The department store chain on Thursday presented a dour outlook for 2022, saying it expects full-year sales to fall 5% to 6% compared to a year ago and blaming high inflation for preventing shoppers — specifically its middle-income consumers — from spending more at its stores. The company also reported a drop in sales and profit for the quarter ended July 30.
Kohl’s shares were down more than 4% in morning trading.
“We have adjusted our plans, implementing actions to reduce inventory and lower expenses to account for a softer demand outlook,” Kohl’s CEO Michelle Gass said in a statement.
With more than 1,100 US stores and around $19 billion in annual sales, Kohl’s is the largest department store chain in the United States. But the company has struggled to find a path forward for itself.

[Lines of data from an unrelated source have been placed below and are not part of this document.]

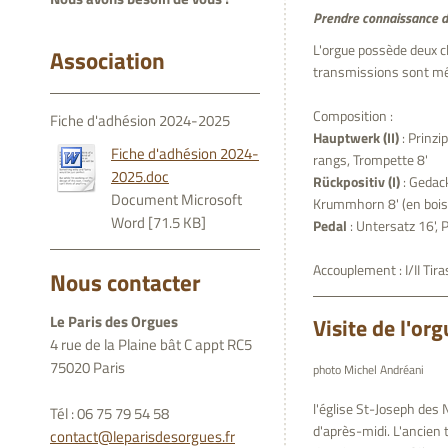
Prendre connaissance d
L'orgue possède deux cl
Association
transmissions sont m
Composition :
Fiche d'adhésion 2024-2025
Hauptwerk (II)
: Prinzip
Fiche d'adhésion 2024-
rangs, Trompette 8'
2025.doc
Rückpositiv (I)
: Gedackt
Document Microsoft
Krummhorn 8' (en bois
Word [71.5 KB]
Pedal
: Untersatz 16', P
Accouplement : I/II Tira
Nous contacter
Le Paris des Orgues
Visite de l'or
4 rue de la Plaine bât C appt RC5
75020 Paris
photo Michel Andréani
l'église St-Joseph de
Tél : 06 75 79 54 58
d'après-midi. L'ancien t
contact@leparisdesorgues.fr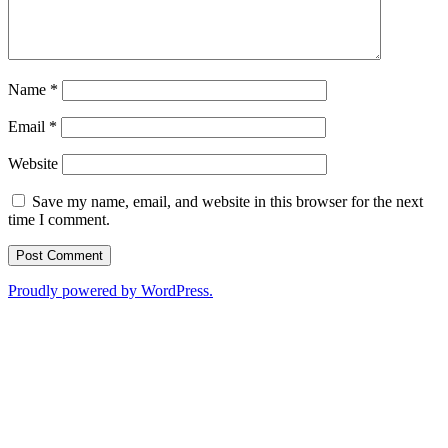
Name
*
Email
*
Website
Save my name, email, and website in this browser for the next
time I comment.
Proudly powered by WordPress.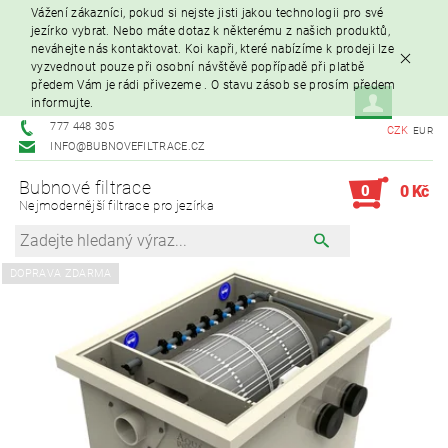
Vážení zákazníci, pokud si nejste jisti jakou technologii pro své
jezírko vybrat. Nebo máte dotaz k některému z našich produktů,
neváhejte nás kontaktovat. Koi kapři, které nabízíme k prodeji lze
vyzvednout pouze při osobní návštěvě popřípadě při platbě
předem Vám je rádi přivezeme . O stavu zásob se prosím předem
informujte.
777 448 305
CZK
EUR
INFO@BUBNOVEFILTRACE.CZ
Bubnové filtrace
0
0 Kč
Nejmodernější filtrace pro jezírka
DOPRAVA ZDARMA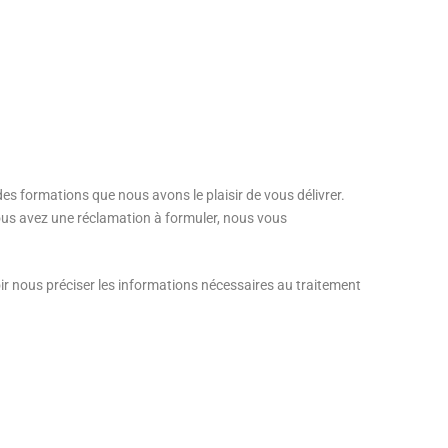
es formations que nous avons le plaisir de vous délivrer.
ous avez une réclamation à formuler, nous vous
ir nous préciser les informations nécessaires au traitement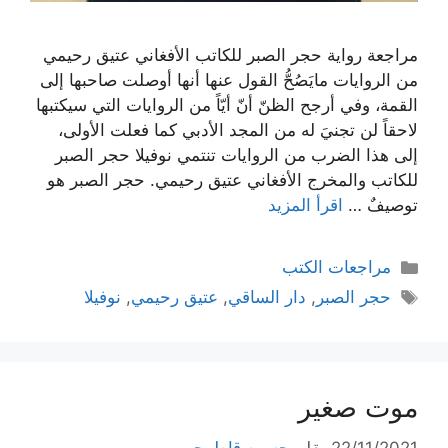
مراجعة رواية حجر الصبر للكاتب الأفغاني عتيق رحيمي
من الروايات مايَصُحُّ القول عنها أنها أوصلت صاحبها إلى
القمة، وفي أرجح الظنّ أنّ أيّاً من الروايات التي سيكتبها
لاحقاً لن تجنيَ له من المجد الأدبي كما فعلت الأولى،
إلى هذا الضرب من الروايات تنتمي نوفيلا حجر الصبر
للكاتب والمخرج الأفغاني عتيق رحيمي. حجر الصبر هو
توصيفٌ …
اقرأ المزيد
التصنيفات
مراجعات الكتب
الوسوم
حجر الصبر
,
دار الساقي
,
عتيق رحيمي
,
نوفيلا
موت صغير
22/11/2021
بقلم
حسين قاطرجي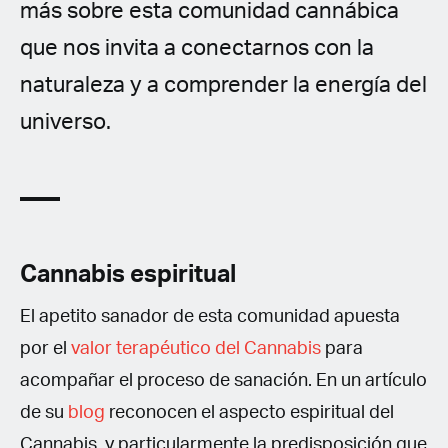
más sobre esta comunidad cannábica
que nos invita a conectarnos con la
naturaleza y a comprender la energía del
universo.
Cannabis espiritual
El apetito sanador de esta comunidad apuesta
por el
valor terapéutico del Cannabis
para
acompañar el proceso de sanación. En un artículo
de su
blog
reconocen el aspecto espiritual del
Cannabis, y particularmente la predisposición que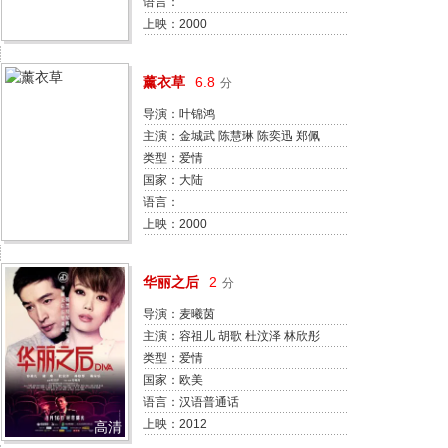
语言：
上映：2000
薰衣草
6.8
分
导演：叶锦鸿
主演：金城武 陈慧琳 陈奕迅 郑佩
佩 谷德昭 尹子维 戚务振 麦雅如
类型：爱情
国家：大陆
语言：
上映：2000
华丽之后
2
分
导演：麦曦茵
主演：容祖儿 胡歌 杜汶泽 林欣彤
陈家乐 刘浩龙 冼色丽
类型：爱情
国家：欧美
语言：汉语普通话
上映：2012
高清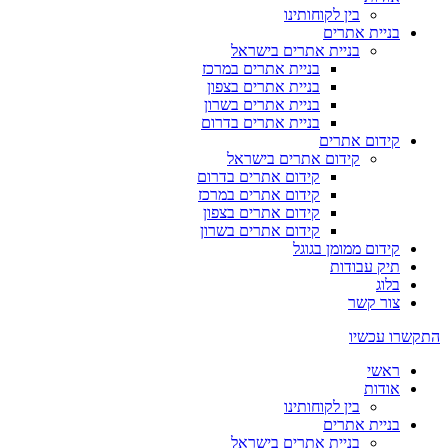
בין לקוחותינו
בניית אתרים
בניית אתרים בישראל
בניית אתרים במרכז
בניית אתרים בצפון
בניית אתרים בשרון
בניית אתרים בדרום
קידום אתרים
קידום אתרים בישראל
קידום אתרים בדרום
קידום אתרים במרכז
קידום אתרים בצפון
קידום אתרים בשרון
קידום ממומן בגוגל
תיק עבודות
בלוג
צור קשר
התקשרו עכשיו
ראשי
אודות
בין לקוחותינו
בניית אתרים
בניית אתרים בישראל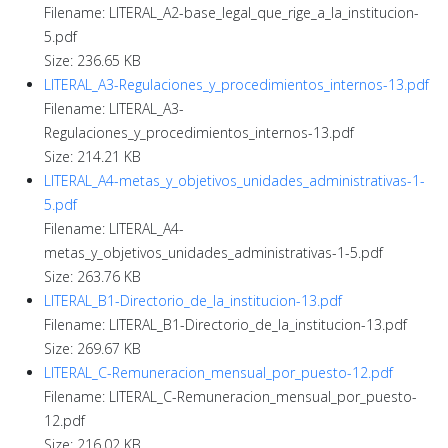
Filename: LITERAL_A2-base_legal_que_rige_a_la_institucion-
5.pdf
Size: 236.65 KB
LITERAL_A3-Regulaciones_y_procedimientos_internos-13.pdf
Filename: LITERAL_A3-
Regulaciones_y_procedimientos_internos-13.pdf
Size: 214.21 KB
LITERAL_A4-metas_y_objetivos_unidades_administrativas-1-
5.pdf
Filename: LITERAL_A4-
metas_y_objetivos_unidades_administrativas-1-5.pdf
Size: 263.76 KB
LITERAL_B1-Directorio_de_la_institucion-13.pdf
Filename: LITERAL_B1-Directorio_de_la_institucion-13.pdf
Size: 269.67 KB
LITERAL_C-Remuneracion_mensual_por_puesto-12.pdf
Filename: LITERAL_C-Remuneracion_mensual_por_puesto-
12.pdf
Size: 216.02 KB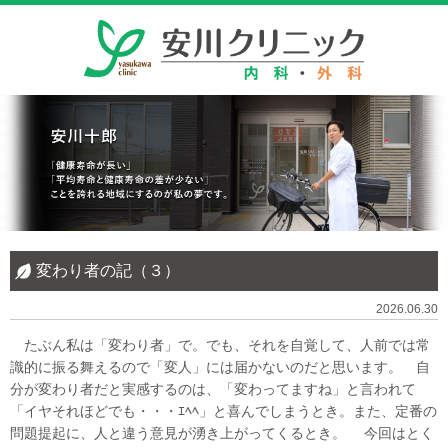
変わり者の記（３）
2026.06.30
たぶん私は「変わり者」で。でも、それを自覚して、人前では常
識的に振る舞えるので「変人」には届かないのだと思います。 自
分が変わり者だと実感するのは、「変わってますね」と言われて
「イヤそれほどでも・・・ｴﾍﾍ」と喜んでしまうとき。また、定番の
問題提起に、人と違う意見が湧き上がってくるとき。 今回はとく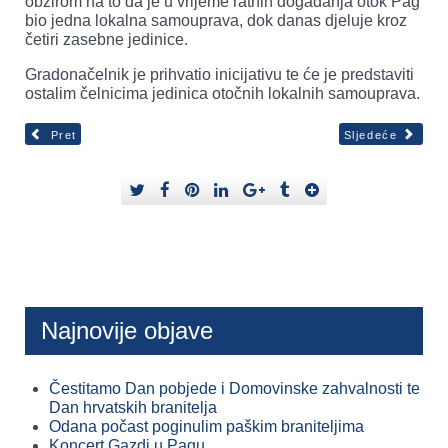
obzirom na to da je u vrijeme ratnih događanja otok Pag
bio jedna lokalna samouprava, dok danas djeluje kroz
četiri zasebne jedinice.
Gradonačelnik je prihvatio inicijativu te će je predstaviti
ostalim čelnicima jedinica otočnih lokalnih samouprava.
Pret
Sljedeće
Najnovije objave
Čestitamo Dan pobjede i Domovinske zahvalnosti te
Dan hrvatskih branitelja
Odana počast poginulim paškim braniteljima
Koncert Gazdi u Pagu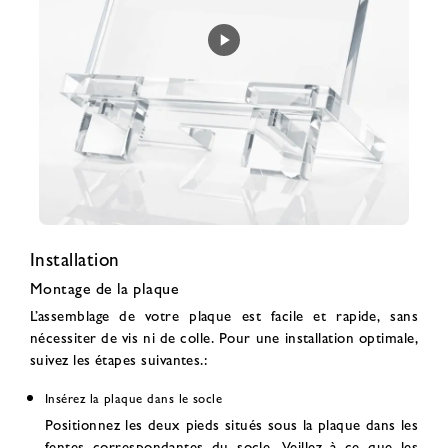
Installation
Montage de la plaque
L’assemblage de votre plaque est facile et rapide, sans
nécessiter de vis ni de colle. Pour une installation optimale,
suivez les étapes suivantes.:
Insérez la plaque dans le socle
Positionnez les deux pieds situés sous la plaque dans les
fentes correspondantes du socle. Veillez à ce que les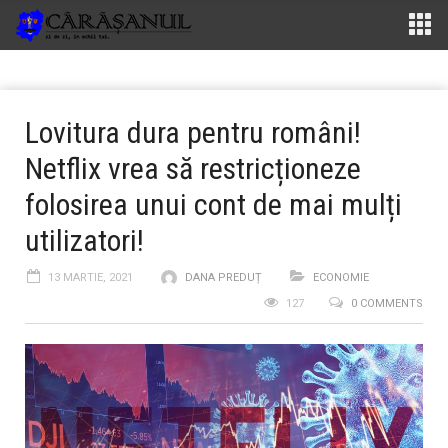
Lovitura dura pentru români!
Netflix vrea să restricționeze
folosirea unui cont de mai mulți
utilizatori!
13 MARTIE, 2021
DANA PREDUȚ
ECONOMIE
127
0 COMMENTS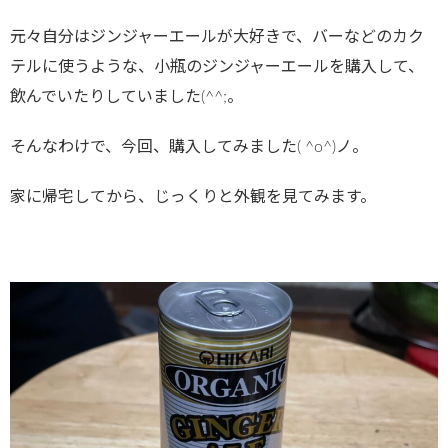
元々自分はジンジャーエールが大好きで、バーなどのカク
テルに使うような、小瓶のジンジャーエールを購入して、
飲んでいたりしていました(^^;。
そんなわけで、今回、購入してみました( ^o^)ノ。
家に帰宅してから、じっくりと外観を見てみます。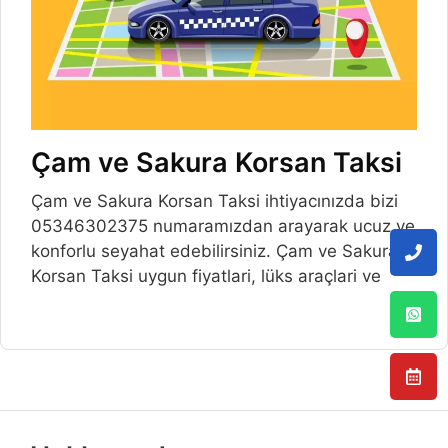
Çam ve Sakura Korsan Taksi
Çam ve Sakura Korsan Taksi ihtiyacınızda bizi
05346302375 numaramızdan arayarak ucuz ve
konforlu seyahat edebilirsiniz. Çam ve Sakura
Korsan Taksi uygun fiyatlari, lüks araçlari ve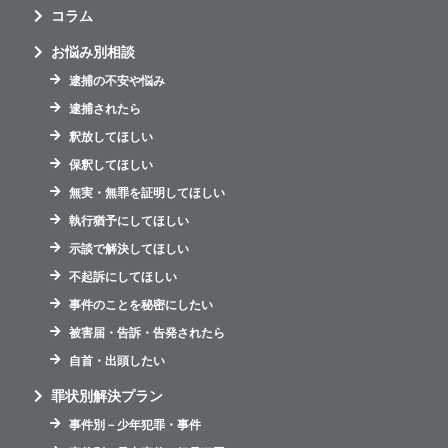
コラム
お悩み別相談
逮捕の不安や悩み
逮捕されたら
釈放してほしい
保釈してほしい
無実・無罪を証明してほしい
執行猶予にしてほしい
示談で解決してほしい
不起訴にしてほしい
事件のことを秘密にしたい
被害届・告訴・告発されたら
自首・出頭したい
罪状別解決プラン
事件別－少年犯罪・事件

And last week, the retailer announced it was rolling out a self pickup option at all of its stores for online orders within a two-hour window.
But all of these efforts, although necessary for Kohl’s, can’t fully camouflage the chain’s most basic problem, said Neil Saunders, retail analyst and managing director at GlobalData Retail.
“In our view, the main source of Kohl’s woes are internal. Most notably, the company has lost the plot in terms of merchandising and range planning and appears to be taking a seemingly random approach to buying. The result is a jumble of disjointed product in stores, which is exacerbated by a very serious deterioration in shopkeeping standards,” Saunders said in a note Thursday.
“It used to be the case that while a little uninspiring, Kohl’s was disciplined and neat in its presentation. Over the past year that has all gone out of the window,” Saunders said. “In this kind of economic environment, consumers will quickly abandon purchases and stores that require too much effort for too little reward.”